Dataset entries
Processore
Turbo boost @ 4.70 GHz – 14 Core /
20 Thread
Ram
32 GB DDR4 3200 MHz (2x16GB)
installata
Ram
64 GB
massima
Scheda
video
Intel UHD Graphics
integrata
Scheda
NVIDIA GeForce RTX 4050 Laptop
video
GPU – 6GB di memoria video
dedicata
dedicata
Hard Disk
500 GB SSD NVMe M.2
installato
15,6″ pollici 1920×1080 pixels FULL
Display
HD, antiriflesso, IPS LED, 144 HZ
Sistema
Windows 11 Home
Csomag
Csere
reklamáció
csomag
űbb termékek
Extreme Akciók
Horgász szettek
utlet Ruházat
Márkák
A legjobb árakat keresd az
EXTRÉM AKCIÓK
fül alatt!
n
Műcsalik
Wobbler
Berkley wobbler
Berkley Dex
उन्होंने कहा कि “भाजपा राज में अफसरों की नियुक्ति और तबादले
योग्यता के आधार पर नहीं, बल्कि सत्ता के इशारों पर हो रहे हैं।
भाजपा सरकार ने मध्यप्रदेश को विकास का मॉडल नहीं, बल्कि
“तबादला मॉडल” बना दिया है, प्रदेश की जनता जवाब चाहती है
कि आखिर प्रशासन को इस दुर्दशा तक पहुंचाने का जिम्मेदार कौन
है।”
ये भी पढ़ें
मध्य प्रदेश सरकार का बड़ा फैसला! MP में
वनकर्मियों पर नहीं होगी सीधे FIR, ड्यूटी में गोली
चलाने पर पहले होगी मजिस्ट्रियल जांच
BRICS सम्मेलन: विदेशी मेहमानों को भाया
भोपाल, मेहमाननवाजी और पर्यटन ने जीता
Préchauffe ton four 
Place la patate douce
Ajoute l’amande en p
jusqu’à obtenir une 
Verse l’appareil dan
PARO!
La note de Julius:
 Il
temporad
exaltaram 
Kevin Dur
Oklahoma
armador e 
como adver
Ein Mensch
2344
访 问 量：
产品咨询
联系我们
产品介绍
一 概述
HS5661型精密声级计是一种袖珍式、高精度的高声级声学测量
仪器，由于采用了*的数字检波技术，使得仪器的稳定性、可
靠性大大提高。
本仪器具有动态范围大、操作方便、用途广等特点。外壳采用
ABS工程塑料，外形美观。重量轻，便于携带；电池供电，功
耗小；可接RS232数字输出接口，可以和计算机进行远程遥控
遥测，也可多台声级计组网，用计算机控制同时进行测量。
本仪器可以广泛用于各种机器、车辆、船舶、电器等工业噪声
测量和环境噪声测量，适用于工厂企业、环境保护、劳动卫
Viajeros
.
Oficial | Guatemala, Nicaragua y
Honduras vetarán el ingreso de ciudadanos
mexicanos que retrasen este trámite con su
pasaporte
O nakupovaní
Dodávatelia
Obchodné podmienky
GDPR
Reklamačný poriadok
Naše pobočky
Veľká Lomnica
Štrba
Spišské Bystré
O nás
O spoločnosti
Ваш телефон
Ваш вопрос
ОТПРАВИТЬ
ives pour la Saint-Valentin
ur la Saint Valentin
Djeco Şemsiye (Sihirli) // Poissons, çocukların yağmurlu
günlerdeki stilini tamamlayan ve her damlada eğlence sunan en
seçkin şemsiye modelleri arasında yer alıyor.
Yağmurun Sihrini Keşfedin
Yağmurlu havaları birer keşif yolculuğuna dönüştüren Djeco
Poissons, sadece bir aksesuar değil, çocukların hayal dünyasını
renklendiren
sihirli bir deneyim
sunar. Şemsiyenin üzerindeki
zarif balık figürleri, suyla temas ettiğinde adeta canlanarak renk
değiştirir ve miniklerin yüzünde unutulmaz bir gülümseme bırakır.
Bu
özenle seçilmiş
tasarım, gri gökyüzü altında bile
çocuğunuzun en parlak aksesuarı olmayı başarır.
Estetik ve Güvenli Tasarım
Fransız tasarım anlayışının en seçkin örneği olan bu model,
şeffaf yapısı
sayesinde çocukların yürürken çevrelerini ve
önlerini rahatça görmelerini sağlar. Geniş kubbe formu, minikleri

**Exercise goal:**
Report, for the data above, every line in which the string "Djeco" appears.

**Exercise response:**
Djeco Şemsiye (Sihirli) // Poissons, çocukların yağmurlu
Yağmurlu havaları birer keşif yolculuğuna dönüştüren Djeco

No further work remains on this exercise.